**Work item:** If a line in the records contains the string "حزيران", show that line.

----- Provided data -----

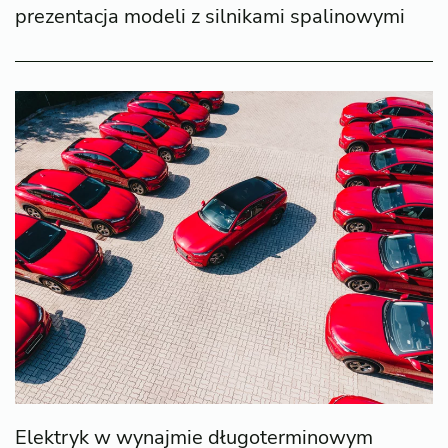
prezentacja modeli z silnikami spalinowymi
Elektryk w wynajmie długoterminowym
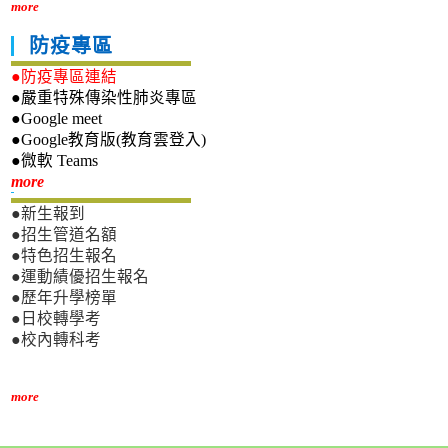
more
防疫專區
●防疫專區連結
●嚴重特殊傳染性肺炎專區
●Google meet
●Google教育版(教育雲登入)
●微軟 Teams
新生專區
more
●新生報到
●招生管道名額
●特色招生報名
●運動績優招生報名
●歷年升學榜單
●日校轉學考
●校內轉科考
more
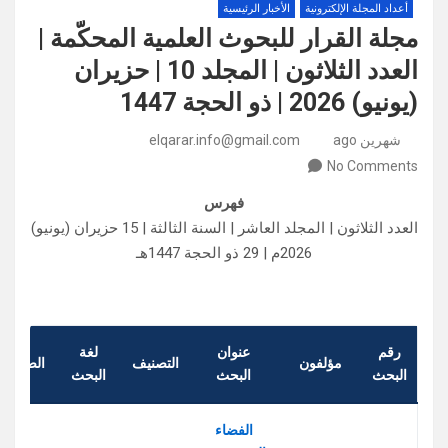
أعداد المجلة الإلكترونية
الأخبار الرئيسية
مجلة القرار للبحوث العلمية المحكّمة |
العدد الثلاثون | المجلد 10 | حزيران
(يونيو) 2026 | ذو الحجة 1447
شهرين ago
elqarar.info@gmail.com
No Comments
فهرس
العدد الثلاثون | المجلد العاشر | السنة الثالثة | 15 حزيران (يونيو)
2026م | 29 ذو الحجة 1447هـ
رقم
عنوان
لغة
مؤلفون
التصنيف
الصفحة
البحث
البحث
البحث
الفضاء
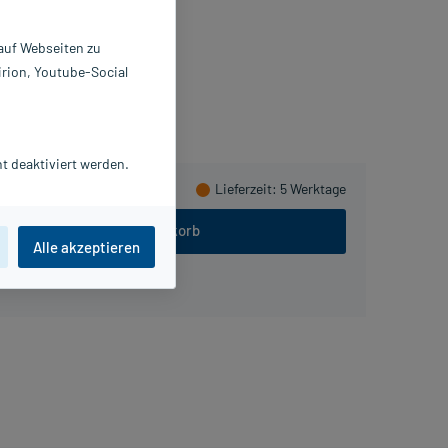
 St
3126902
 auf Webseiten zu
mith & Nephew GmbH
irion, Youtube-Social
 sammeln
t deaktiviert werden.
Lieferzeit
: 5 Werktage
In den Warenkorb
Alle akzeptieren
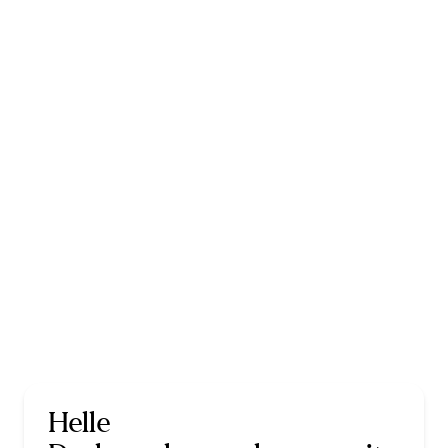
Helle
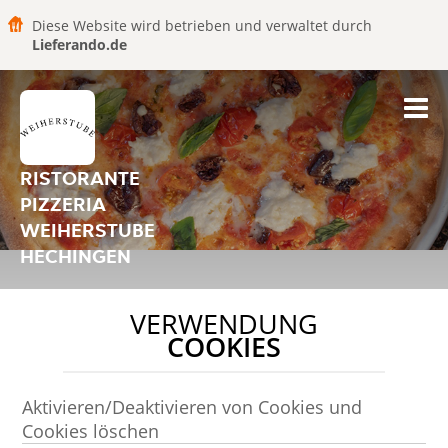
Diese Website wird betrieben und verwaltet durch
Lieferando.de
RISTORANTE
PIZZERIA
WEIHERSTUBE
HECHINGEN
VERWENDUNG
COOKIES
Aktivieren/Deaktivieren von Cookies und
Cookies löschen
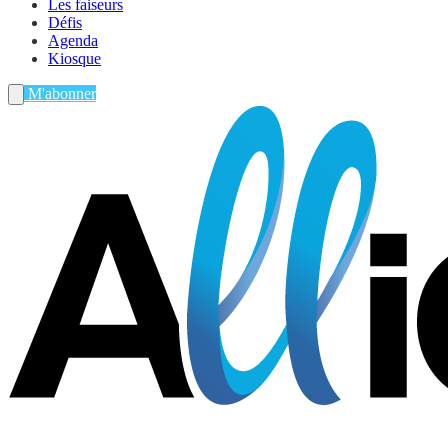
Les faiseurs
Défis
Agenda
Kiosque
M'abonner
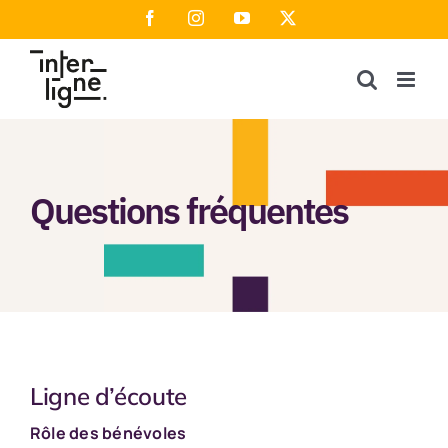
Passer
Facebook
Instagram
YouTube
X
au
contenu
Questions fréquentes
Ligne d’écoute
Rôle des bénévoles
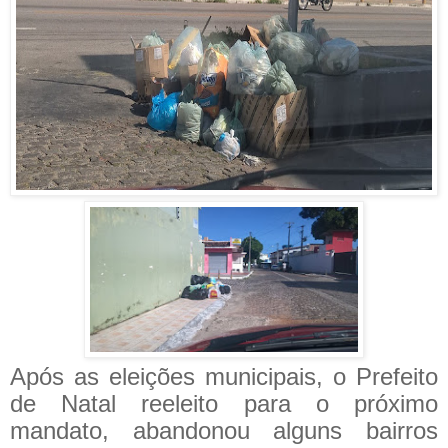
Após as eleições municipais, o Prefeito
de Natal reeleito para o próximo
mandato, abandonou alguns bairros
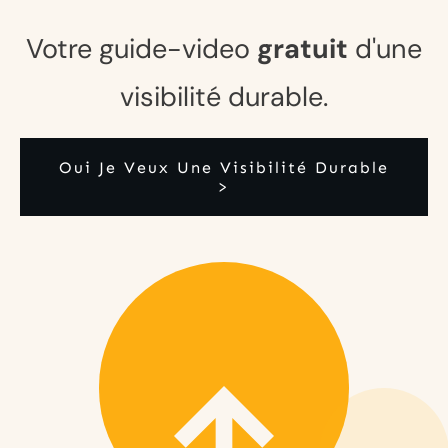
Votre guide-video
gratuit
d'une
visibilité durable.
Oui Je Veux Une Visibilité Durable
>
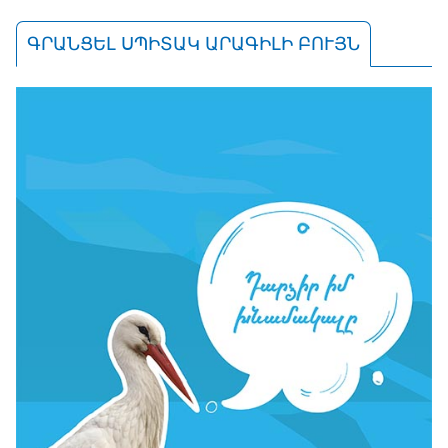
ԳՐԱՆՑԵԼ ՍՊԻՏԱԿ ԱՐԱԳԻԼԻ ԲՈՒՅՆ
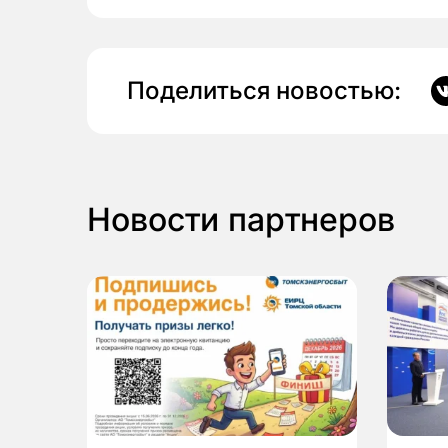
Поделиться новостью:
Новости партнеров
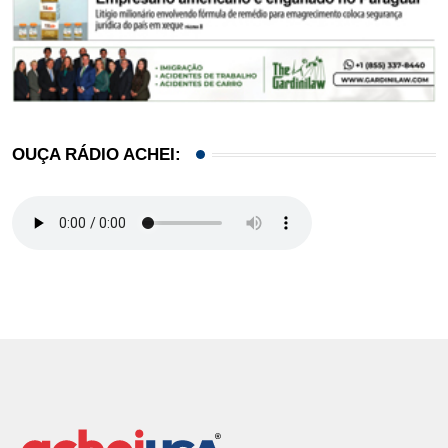
OUÇA RÁDIO ACHEI:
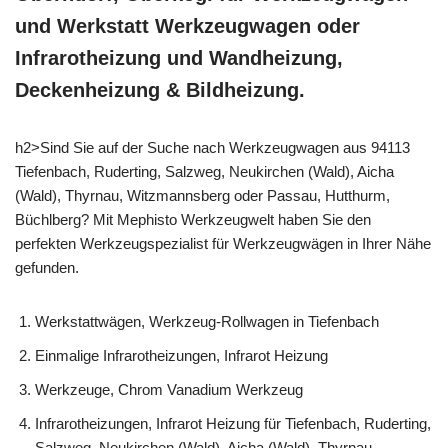
und Werkstatt Werkzeugwagen oder
Infrarotheizung und Wandheizung,
Deckenheizung & Bildheizung.
h2>Sind Sie auf der Suche nach Werkzeugwagen aus 94113
Tiefenbach, Ruderting, Salzweg, Neukirchen (Wald), Aicha
(Wald), Thyrnau, Witzmannsberg oder Passau, Hutthurm,
Büchlberg? Mit Mephisto Werkzeugwelt haben Sie den
perfekten Werkzeugspezialist für Werkzeugwägen in Ihrer Nähe
gefunden.
Werkstattwägen, Werkzeug-Rollwagen in Tiefenbach
Einmalige Infrarotheizungen, Infrarot Heizung
Werkzeuge, Chrom Vanadium Werkzeug
Infrarotheizungen, Infrarot Heizung für Tiefenbach, Ruderting,
Salzweg, Neukirchen (Wald), Aicha (Wald), Thyrnau,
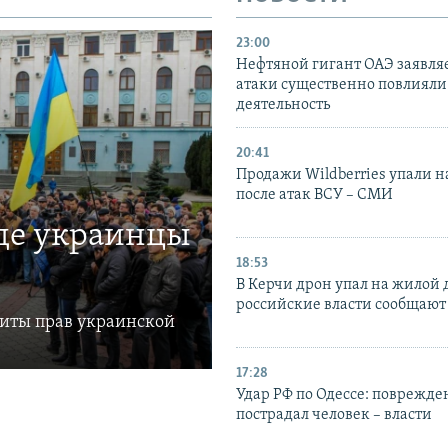
23:00
Нефтяной гигант ОАЭ заявляе
атаки существенно повлияли 
деятельность
20:41
Продажи Wildberries упали н
после атак ВСУ – СМИ
где украинцы
18:53
В Керчи дрон упал на жилой 
российские власти сообщают
щиты прав украинской
17:28
Удар РФ по Одессе: поврежде
пострадал человек – власти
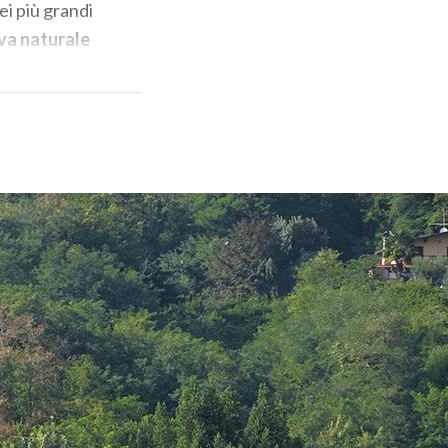
ei più grandi
va naturale
hi d’acqua
e saranno
ge
: un centro
amento,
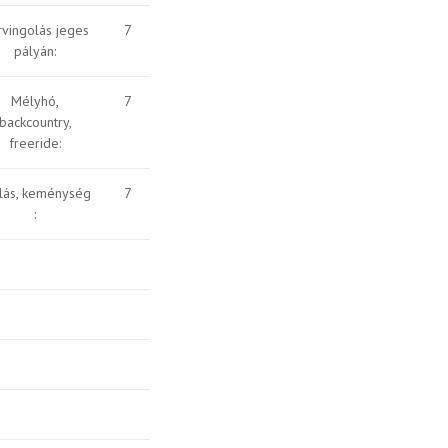
rvingolás jeges
7
pályán:
Mélyhó,
7
backcountry,
freeride:
lás, keménység
7
:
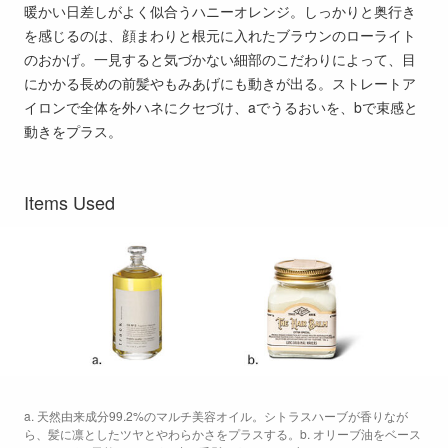
暖かい日差しがよく似合うハニーオレンジ。しっかりと奥行き
を感じるのは、顔まわりと根元に入れたブラウンのローライト
のおかげ。一見すると気づかない細部のこだわりによって、目
にかかる長めの前髪やもみあげにも動きが出る。ストレートア
イロンで全体を外ハネにクセづけ、aでうるおいを、bで束感と
動きをプラス。
Items Used
a. 天然由来成分99.2%のマルチ美容オイル。シトラスハーブが香りなが
ら、髪に凛としたツヤとやわらかさをプラスする。b. オリーブ油をベース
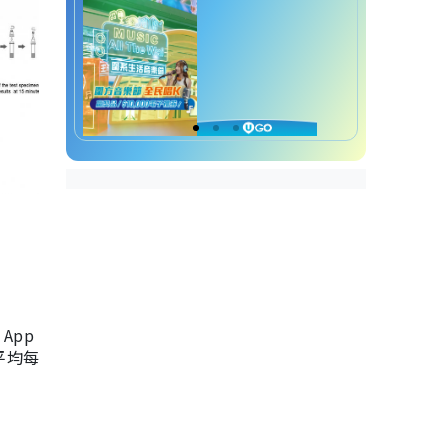
App
，平均每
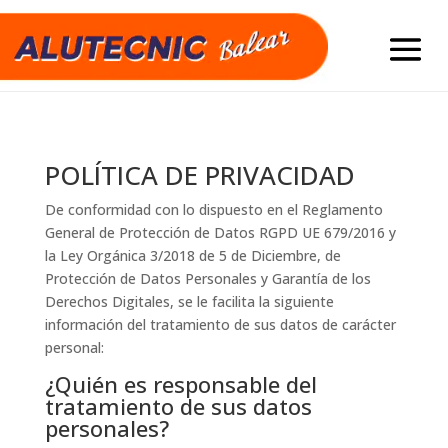
POLÍTICA DE PRIVACIDAD
De conformidad con lo dispuesto en el Reglamento
General de Protección de Datos RGPD UE 679/2016 y
la Ley Orgánica 3/2018 de 5 de Diciembre, de
Protección de Datos Personales y Garantía de los
Derechos Digitales, se le facilita la siguiente
información del tratamiento de sus datos de carácter
personal:
¿Quién es responsable del
tratamiento de sus datos
personales?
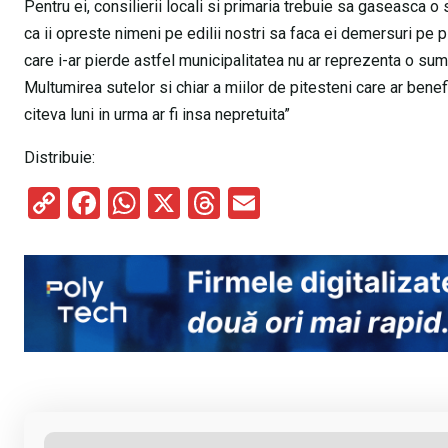
Pentru ei, consilierii locali si primaria trebuie sa gaseasca 
ca ii opreste nimeni pe edilii nostri sa faca ei demersuri pe p
care i-ar pierde astfel municipalitatea nu ar reprezenta o sum
Multumirea sutelor si chiar a miilor de pitesteni care ar benef
citeva luni in urma ar fi insa nepretuita”
Distribuie:
C
F
W
X
T
E
o
a
h
hr
m
py
ce
at
e
ail
Li
b
s
a
n
o
A
d
k
o
p
s
k
p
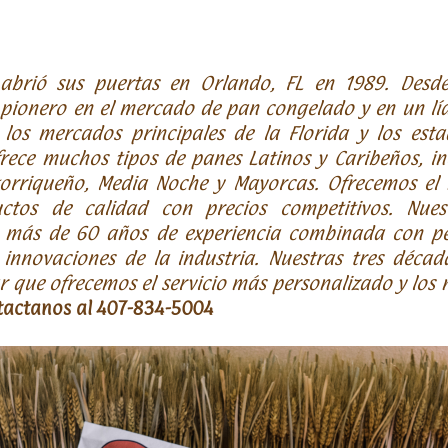
rió sus puertas en Orlando, FL en 1989. Desde
pionero en el mercado de pan congelado y en un líd
los mercados principales de la Florida y los esta
frece muchos tipos de panes Latinos y Caribeños, i
orriqueño, Media Noche y Mayorcas. Ofrecemos el 
uctos de calidad con precios competitivos. Nues
n más de 60 años de experiencia combinada con pe
innovaciones de la industria. Nuestras tres décad
 que ofrecemos el servicio más personalizado y los
tactanos al 407-834-5004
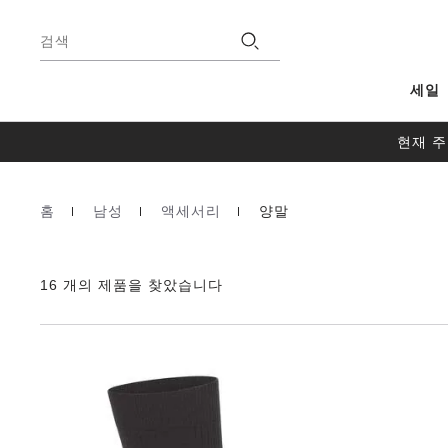
바
닥
검색
글
세일
현재 주
홈
남성
액세서리
양말
Homepage
16 개의 제품을 찾았습니다
스
와
치
컬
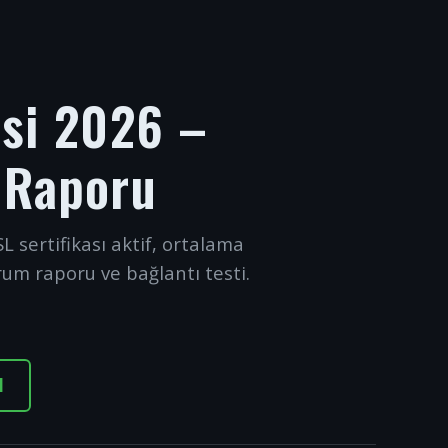
esi 2026 –
 Raporu
L sertifikası aktif, ortalama
rum raporu ve bağlantı testi.
I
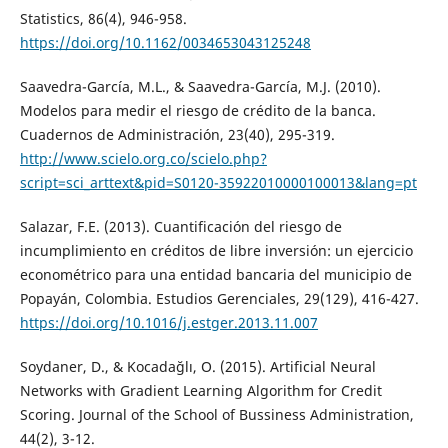
Statistics, 86(4), 946-958.
https://doi.org/10.1162/0034653043125248
Saavedra-García, M.L., & Saavedra-García, M.J. (2010).
Modelos para medir el riesgo de crédito de la banca.
Cuadernos de Administración, 23(40), 295-319.
http://www.scielo.org.co/scielo.php?
script=sci_arttext&pid=S0120-35922010000100013&lang=pt
Salazar, F.E. (2013). Cuantificación del riesgo de
incumplimiento en créditos de libre inversión: un ejercicio
econométrico para una entidad bancaria del municipio de
Popayán, Colombia. Estudios Gerenciales, 29(129), 416-427.
https://doi.org/10.1016/j.estger.2013.11.007
Soydaner, D., & Kocadağlı, O. (2015). Artificial Neural
Networks with Gradient Learning Algorithm for Credit
Scoring. Journal of the School of Bussiness Administration,
44(2), 3-12.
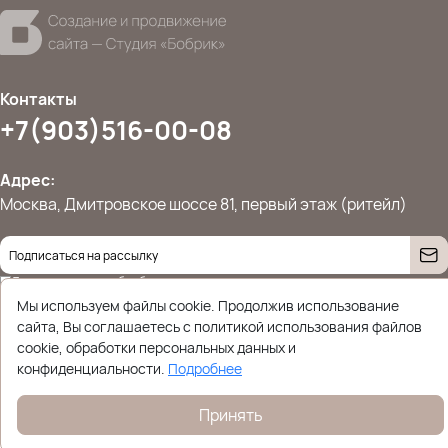
Контакты
+7(903)516-00-08
Адрес:
Москва, Дмитровское шоссе 81, первый этаж (ритейл)
Даю согласие на
обработку персональных данных
© 2026 Ettoplus.ru — Все права защищены.
Мы используем файлы cookie. Продолжив использование
Политика конфиденциальности
сайта, Вы соглашаетесь с политикой использования файлов
cookie, обработки персональных данных и
конфиденциальности.
Подробнее
Принять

-----

**Response box:**
العدد الثلاثون | المجلد 10 | حزيران
العدد الثلاثون | المجلد العاشر | السنة الثالثة | 15 حزيران (يونيو)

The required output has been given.